Ciertamente la interrogante recogida por Siéyes respondía a un sentir abiertamente republicano que se verá rápidamente desbordado por los hechos. Para comenzar, el propio Siéyes formará parte de la corte que aupará las ansias imperiales de Napoleón Bonaparte. De esa manera, el estado moderno fraguará un tipo de ciudadanía que no será muy distante del antirepublicano súbdito. No en vano la libertad no estaba en preeminencia, pues los valores de la igualdad y la fraternidad no eran meros adornos. Así es, demandaban su paritario espacio.
Tal es como la revolución que remeció el mundo con sus discursos limitadores del poder político blandía a la par las arengas perfectas para que ese mismo poder político vuelva a ser ilimitado. Desde esa unión de contrarios, poco es lo que el ideal libertario podía esperar. Por ende, no había que aguardar mucho para que se comiencen a invertir las premisas.
Como Napoleón lo hizo evidente, las fallas del estado eran preferibles a las de la sociedad, que es la gente, el pueblo, el mercado. Palmariamente, la revolución que se alzó contra el absolutismo monárquico dio vida al absolutismo estatal. Ya no se estaba ante la alegoría de el estado soy yo, sino ante la alegoría del que reza que el estado somos todos. Sin rubor, el mismo estado que se arroga de forma exclusiva y sin permiso la defensa de la persona humana en particular y de la nación en general.
Y pensar que hubo un tiempo en el cual se consideró que los argumentos en favor del gobierno limitado y la división de poderes eran más que suficientes para repeler los efectos deletéreos (antisociales) de las fallas de los políticos. Mas la regresión de los valores liberales dio vida a que se fragüen fallas en la sociedad que alentarían la desfiguración del discurso constitucionalista.

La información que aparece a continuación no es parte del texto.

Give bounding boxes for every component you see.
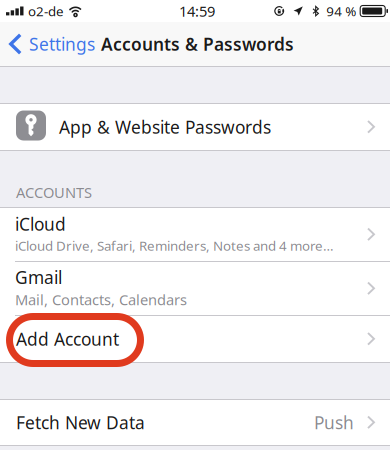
- button[interactable]: Settings: [0, 26, 95, 62]
- staticText: App & Website Passwords: [59, 116, 271, 138]
- staticText: Settings: [29, 32, 95, 56]
- button[interactable]: Add Account: [0, 316, 390, 362]
- button[interactable]: Fetch New Data: [0, 400, 390, 445]
- staticText: iCloud Drive, Safari, Reminders, Notes a…: [15, 237, 334, 254]
- staticText: 94 %: [326, 2, 356, 20]
- button[interactable]: Gmail: [0, 262, 390, 315]
- staticText: iCloud: [15, 213, 66, 236]
- staticText: Push: [314, 411, 354, 434]
- staticText: 14:59: [179, 1, 215, 21]
- staticText: ACCOUNTS: [16, 182, 92, 202]
- staticText: Accounts & Passwords: [101, 32, 294, 56]
- staticText: Gmail: [15, 266, 62, 289]
- staticText: o2-de: [28, 2, 64, 20]
- button[interactable]: iCloud: [0, 208, 390, 261]
- staticText: Add Account: [16, 328, 119, 350]
- staticText: Mail, Contacts, Calendars: [15, 290, 187, 309]
- button[interactable]: App & Website Passwords: [0, 104, 390, 150]
- staticText: Fetch New Data: [16, 411, 145, 434]
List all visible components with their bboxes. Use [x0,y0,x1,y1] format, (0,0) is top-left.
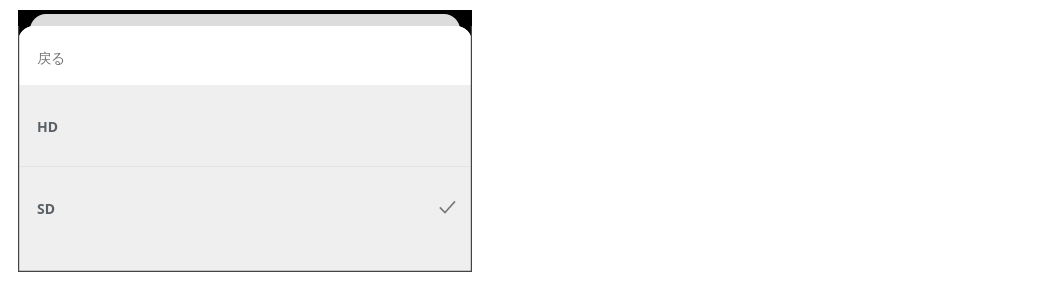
staticText: SD [37,199,55,218]
button[interactable]: HD [18,85,472,166]
staticText: 戻る [37,50,66,68]
other: Selected [435,195,459,219]
button[interactable]: SD [18,167,472,272]
staticText: HD [37,117,58,136]
button[interactable]: 戻る [18,26,472,85]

Desde entonces, los gobiernos demandarán mayores espacios de acción, pedirán no tener límites, solicitarán concentrar poderes para reparar esas fallas. Técnicamente hablando, esas fallas del mercado que la vieja retórica republicana nunca conoció. Y nunca las conoció porque en esencia su discurso no soportaba mundos ideales ni mucho menos magistrados todopoderosos capaces de hacerlos verdad. Suficiente se tenía con salvaguardar unas libertades afines a su urbanidad, esos mercados donde no había siervos, sino sólo ciudadanos con derechos. Entre estos, los derechos a fracasar y a equivocarse.